A viable, succinct program that is flexible, routine, and sustainable and tailored to pharmaceutical development work practices has been described. The hallmarks of this program include membership from all levels of the department, a defined tracking form, an efficient one hour monitoring process, and the clear presentation of findings. The program captures the spirit of the Quality Systems based approach by tracking a sample from submission through data reporting. The program is an excellent solution for maintaining compliance in today’s versatile cGMP analytical laboratory environment, that serves both the laboratory personnel’s needs and the department’s as a whole.

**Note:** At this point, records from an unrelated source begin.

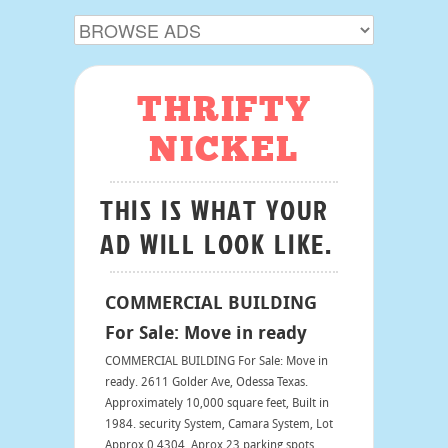
THRIFTY
NICKEL
THIS IS WHAT YOUR
AD WILL LOOK LIKE.
COMMERCIAL BUILDING
For Sale: Move in ready
COMMERCIAL BUILDING For Sale: Move in
ready. 2611 Golder Ave, Odessa Texas.
Approximately 10,000 square feet, Built in
1984. security System, Camara System, Lot
Approx 0.4304. Aprox 23 parking spots,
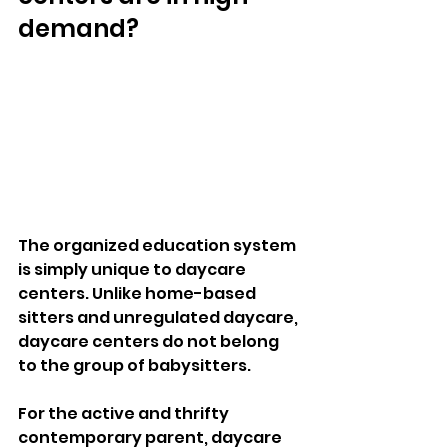
demand?  
The organized education system 
is simply unique to daycare 
centers. Unlike home-based 
sitters and unregulated daycare, 
daycare centers do not belong 
to the group of babysitters. 
For the active and thrifty 
contemporary parent, daycare 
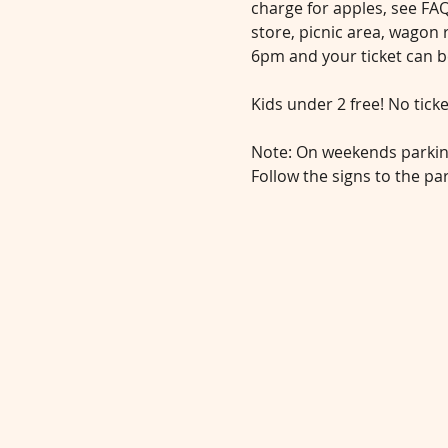
charge for apples, see FAQ
store, picnic area, wagon 
6pm and your ticket can b
Kids under 2 free! No tick
Note: On weekends parking 
Follow the signs to the pa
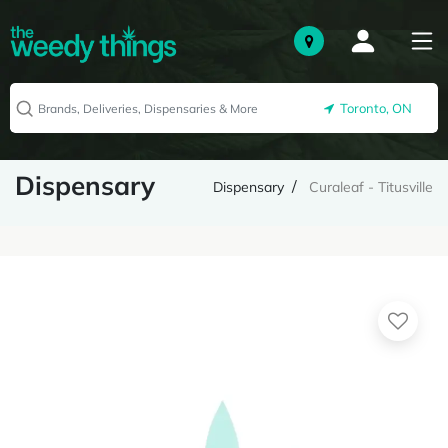
Toronto, ON
Dispensary
Dispensary
Curaleaf - Titusville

We are grateful to Dan Carney, Tom Raglione, Joel Young, Anne Aubry, Leticia Quinones, Steve Klohr, Pankaj Shah, Barry Scheer, and the Compliance Monitoring Team for their contributions to this article.
1. US Food and Drug Administration, guidance for Industry: Quality Systems Approach to Pharmaceutical Current Good Manufacturing Practice Regulations, Draft guidance (FDA, Rockville, MD, 2004).

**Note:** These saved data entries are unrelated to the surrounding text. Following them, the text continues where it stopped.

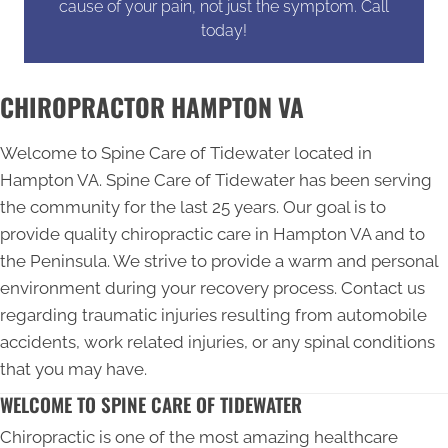
cause of your pain, not just the symptom. Call
today!
CHIROPRACTOR HAMPTON VA
Welcome to Spine Care of Tidewater located in
Hampton VA. Spine Care of Tidewater has been serving
the community for the last 25 years. Our goal is to
provide quality
chiropractic care in Hampton VA
and to
the Peninsula. We strive to provide a warm and personal
environment during your recovery process. Contact us
regarding traumatic injuries resulting from automobile
accidents, work related injuries, or any spinal conditions
that you may have.
WELCOME TO SPINE CARE OF TIDEWATER
Chiropractic is one of the most amazing healthcare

2. Code of Federal Regulations, Title 21, Food and Drugs, “Current Good Manufacturing Practice for Finished Pharmaceuticals” (General Services Administration, Washington D.C. Revised March 2005), Parts 210 and 211. Code of Federal Regulations, Title 21, Food and Drugs, “Quality System Regulation” (General Services Administration, Washington D.C. Revised March 2005), Part 820.20.
3. International Conference on Harmonization, “Validation of Analytical Procedures: Methodology,” Q2B, November 1996
Peter Tattersall is a Senior Research Investigator in Analytical Research and Development at Bristol-Myers Squibb Company in New Jersey. He received his BSc. and Ph.D. from the University of Manchester, UK. He worked in Analytical Development at AstraZeneca, Wilmington prior to joining Bristol- Myers Squibb in 2003 where he currently supports both API and drug product development.

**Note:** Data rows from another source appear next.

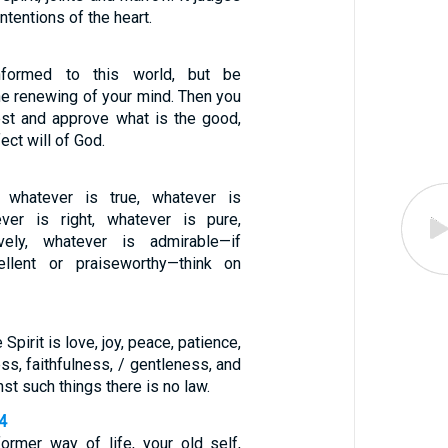
ntentions of the heart.
formed to this world, but be
he renewing of your mind. Then you
test and approve what is the good,
ect will of God.
s, whatever is true, whatever is
ever is right, whatever is pure,
vely, whatever is admirable—if
ellent or praiseworthy—think on
e Spirit is love, joy, peace, patience,
s, faithfulness, / gentleness, and
nst such things there is no law.
4
former way of life, your old self,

Michelle Kubin is a Research Scientist in Analytical Research and Development at Bristol-Myers Squibb. She pioneered the peer-led compliance monitoring initiative within the department in 2002 and served in a leadership role for the team for five years, in addition to her bench level analytical responsibilities. She received her BSc. in biology and chemistry at Rider University. She worked in the Environmental Services Gas Chromatography Laboratory at Mobil Research, Pennington, prior to joining Bristol-Myers Squibb in 1997 where she currently supports both API and drug product from early development stages through NDA filing.
Anwar Hussain graduated with a BA in biochemistry from Rutgers Universtiy (1989), and obtained his MS in medicinal chemistry from the University of North Carolina at Chapel Hill (1996). He has worked in the pharmaceutical industry as a research scientist for over 10 years (over 9 years at Bristol-Myers Squibb in Analytical R&D). Currently he is pursuing a Masters in Business Administration from the University of North Carolina at Chapel Hill (Kenan Flagler Business School).